**EXERCISE OBJECTIVE:** Across the whole listing, return each line exactly, with no images included.

**ENTRIES PROVIDED:**
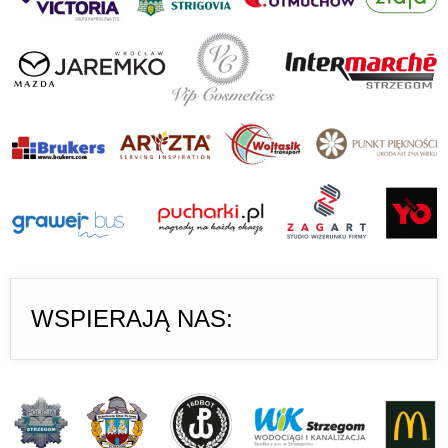
WSPIERAJĄ NAS:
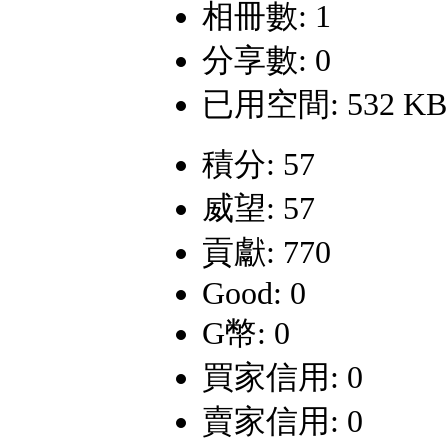
相冊數: 1
分享數: 0
已用空間: 532 KB
積分: 57
威望: 57
貢獻: 770
Good: 0
G幣: 0
買家信用: 0
賣家信用: 0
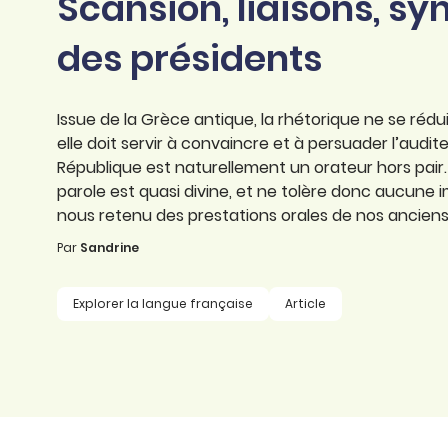
Scansion, liaisons, syn
professionnel
d’orthographe
Éducation
des présidents
Animer une classe
Syntaxe
Organismes de
Aider ses enfants
formation
Toutes nos fiches
Issue de la Grèce antique, la rhétorique ne se rédui
Certifier ses compétences
Accompagner ses
elle doit servir à convaincre et à persuader l’audite
salariés
République est naturellement un orateur hors pair
Évaluer le niveau de ses
parole est quasi divine, et ne tolère donc aucune
salariés
Explorer la langue
nous retenu des prestations orales de nos anciens
française
Par
Sandrine
Découvrir nos
ouvrages
Explorer la langue française
Article
Témoignages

**EXERCISE RESULT:**
WSPIERAJĄ NAS:
相冊數: 1
分享數: 0
已用空間: 532 KB
積分: 57
威望: 57
貢獻: 770
Good: 0
G幣: 0
買家信用: 0
賣家信用: 0
Scansion, liaisons, syn
professionnel
d’orthographe
Éducation
des présidents
Animer une classe
Syntaxe
Organismes de
Aider ses enfants
formation
Toutes nos fiches
Issue de la Grèce antique, la rhétorique ne se rédui
Certifier ses compétences
Accompagner ses
elle doit servir à convaincre et à persuader l’audite
salariés
République est naturellement un orateur hors pair
Évaluer le niveau de ses
parole est quasi divine, et ne tolère donc aucune
salariés
Explorer la langue
nous retenu des prestations orales de nos anciens
française
Par
Sandrine
Découvrir nos
ouvrages
Explorer la langue française
Article
Témoignages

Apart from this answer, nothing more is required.